Source material >>
_____
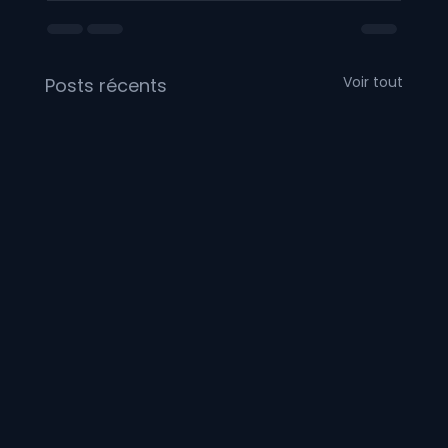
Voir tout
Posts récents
_____
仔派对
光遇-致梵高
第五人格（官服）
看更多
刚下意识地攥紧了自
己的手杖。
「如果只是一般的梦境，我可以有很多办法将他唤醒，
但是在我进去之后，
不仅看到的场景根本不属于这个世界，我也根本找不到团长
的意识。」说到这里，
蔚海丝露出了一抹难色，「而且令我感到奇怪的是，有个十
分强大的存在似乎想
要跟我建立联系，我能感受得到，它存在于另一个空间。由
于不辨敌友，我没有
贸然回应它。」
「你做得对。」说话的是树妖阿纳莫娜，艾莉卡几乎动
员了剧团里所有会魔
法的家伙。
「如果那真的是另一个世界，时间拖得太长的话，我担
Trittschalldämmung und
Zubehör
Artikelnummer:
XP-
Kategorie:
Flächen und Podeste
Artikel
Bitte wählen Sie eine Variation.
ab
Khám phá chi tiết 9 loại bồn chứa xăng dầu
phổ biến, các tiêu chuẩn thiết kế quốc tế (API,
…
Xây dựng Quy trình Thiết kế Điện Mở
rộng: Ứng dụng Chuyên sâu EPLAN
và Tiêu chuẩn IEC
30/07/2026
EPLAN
_____
Your assignment >>
Determine how many lines in the data above contain the string "chuẩn". Give nothing except the number.

Answer >>
2